With the greatest respect to their specified interests, hearing from the Neighbours is not necessary to the purely technical issues, along the lines set out above, which will be introduced and determined. While the exact issues have not yet been defined by the TRCA and Mr. Russell, I am satisfied that they are likely to focus on one or a number of those which are directly connected with conservation of land relating to valley corridors, ephemeral streams, ecosystem functions and linkages.

To the extent that the Neighbours may have sighted certain species material to the issues, this amounts to data which can readily be provided to or collected by TRCA staff to be included in their technical reports. This represents acceptable use of admissible hearsay evidence, which is permissible under the Statutory Powers Procedure Act. Even use of such nominal evidence would depend on the credibility of the individual making the sighting and identification, where issues of competency or professional qualifications could arise.
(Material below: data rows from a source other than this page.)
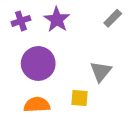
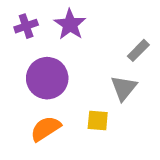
gray rectangle: (113, 18) -> (138, 50), moved
orange semicircle: (37, 105) -> (46, 129), turned -30

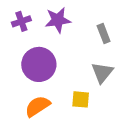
purple star: (70, 24) -> (58, 20), turned 30
gray rectangle: (138, 50) -> (104, 33), moved, turned -66

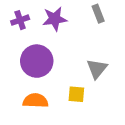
gray rectangle: (104, 33) -> (98, 14), moved
orange semicircle: (38, 106) -> (35, 101), turned 35

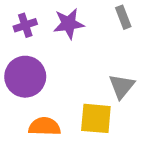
purple circle: (37, 61) -> (25, 77), moved
yellow square: (76, 94) -> (96, 118), size x1.5

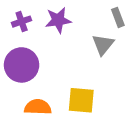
gray rectangle: (123, 17) -> (118, 17), moved
gray triangle: (122, 86) -> (103, 45), moved

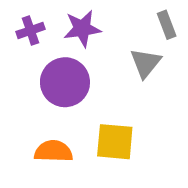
purple circle: (22, 65) -> (65, 82), moved

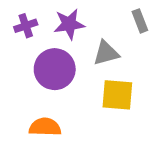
gray triangle: (146, 63) -> (106, 53), moved, turned 36
yellow square: (115, 142) -> (117, 95), moved

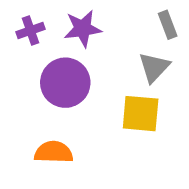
gray triangle: (106, 53) -> (154, 67), moved, turned -32

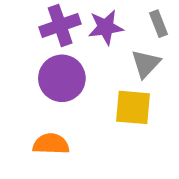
purple star: (83, 29) -> (106, 27), moved
purple cross: (31, 31) -> (60, 25), moved, size x1.5

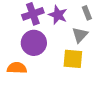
purple star: (106, 27) -> (58, 15), turned 30
orange semicircle: (51, 144) -> (17, 68), moved

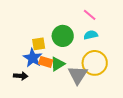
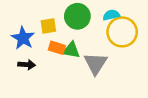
blue star: (33, 58) -> (23, 38), moved
yellow circle: (95, 63) -> (122, 32), moved
green triangle: (58, 64) -> (71, 50), turned 42

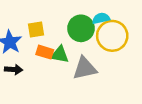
green circle: (77, 16) -> (81, 28), moved
gray triangle: (96, 63) -> (85, 68), turned 45

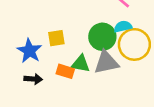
orange rectangle: (45, 52) -> (65, 71), moved
gray triangle: (85, 68) -> (106, 62), moved

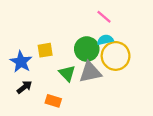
green triangle: (81, 64) -> (67, 73), turned 36
orange rectangle: (65, 71) -> (53, 101), moved
black arrow: (33, 79) -> (24, 87), turned -42

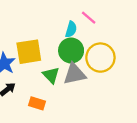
cyan semicircle: (105, 40) -> (71, 29), moved, turned 119
yellow square: (45, 50) -> (29, 52), size x1.6

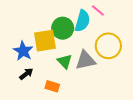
cyan semicircle: (71, 29) -> (82, 21), size x1.5
green circle: (71, 50) -> (63, 28), moved

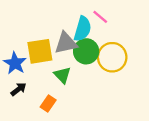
green circle: (63, 28) -> (86, 51), moved
gray triangle: (85, 60) -> (66, 43), moved
orange rectangle: (52, 86) -> (48, 103), turned -72

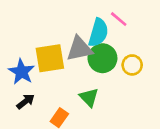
yellow circle: (112, 57) -> (132, 65), size x0.6
green triangle: (62, 75) -> (89, 97), moved

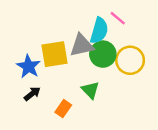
yellow circle: (132, 65) -> (130, 60), size x1.5

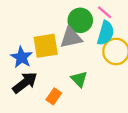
cyan semicircle: (99, 31) -> (106, 33), moved
green circle: (103, 54) -> (80, 20), moved
black arrow: (32, 94) -> (25, 83), size x1.6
It would be otherwise unreasonably onerous to require individual testimony on each item of data collected. The usefulness of proceeding in this manner would be highly questionable given that the substantive issue is not one of itemization of inventories. It would not be too much of a stretch to suggest that every homeowner in Toronto has seen birds and other animals in their backyards on at least one occasion. It is however the overall role and significance within the context of the ecosystem as a whole that data concerning wildlife will play. This is a question which can be addressed only by trained professionals who are able to provide contextual and expert opinion evidence. It is anticipated that the TRCA is more than adequately staffed in this regard. Mr. Russell will need to address any such issues from the perspective of his appeal as well.
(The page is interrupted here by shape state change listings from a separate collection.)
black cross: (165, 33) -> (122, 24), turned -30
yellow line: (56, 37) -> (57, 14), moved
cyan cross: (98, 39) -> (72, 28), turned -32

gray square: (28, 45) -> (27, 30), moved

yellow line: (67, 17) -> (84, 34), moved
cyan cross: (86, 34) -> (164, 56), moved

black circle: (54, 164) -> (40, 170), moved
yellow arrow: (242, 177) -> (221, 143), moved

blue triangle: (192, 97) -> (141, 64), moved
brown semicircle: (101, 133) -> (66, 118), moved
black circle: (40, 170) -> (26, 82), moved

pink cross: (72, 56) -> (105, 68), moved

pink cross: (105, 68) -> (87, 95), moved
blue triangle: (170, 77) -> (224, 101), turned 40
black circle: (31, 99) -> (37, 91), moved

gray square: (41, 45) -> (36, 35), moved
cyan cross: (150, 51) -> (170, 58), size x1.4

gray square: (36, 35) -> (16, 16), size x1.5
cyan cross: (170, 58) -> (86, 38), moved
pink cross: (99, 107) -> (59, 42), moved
It is not reasonable to assume, given the expertise possessed by the TRCA by the very nature of its role and function outside of this hearing process, that the Neighbours will be in a position to provide anything of a useful nature or to contribute to the resolution of issues associated with whether the conservation of land will be affected.

If the Neighbours were to have brought this motion on the basis that the data collected and presented by the TRCA and Mr. Russell regarding slope stability was, in their submission, wholly wrong and faulty, such that one could anticipate, if the appeal were allowed, that it would have dire consequences for the stability of the Neighbours' own structures or land. That has not been the case here.


Both Ms. Pepino and Ms. Stewart asked that they be able to make submissions on costs. In the interests of everyone's schedules, Mr. Daniel Pascoe, Registrar, will contact each directly, as well as Mr. Jonathan Wigley, counsel with carriage of this file on behalf of the TRCA, to establish a workable schedule for filing written submissions on costs and an Order to File will be issued accordingly.

Order to file on the merits

Similarly, Mr. Pascoe will consult with counsel regarding acceptable dates for filing of materials on the merits, following which an Order to File will be issued in due course. It is strongly suggested that dates and length of time for a hearing also enter into these discussions so that an Appointment for Hearing may be issued and that the scheduling of the hearing in this matter can proceed in the most expeditious time frames possible under the circumstances.


For all of the above reasons, the motion of the Neighbours to be added as parties to Mr. Russell's appeal is denied. Their application will be dismissed.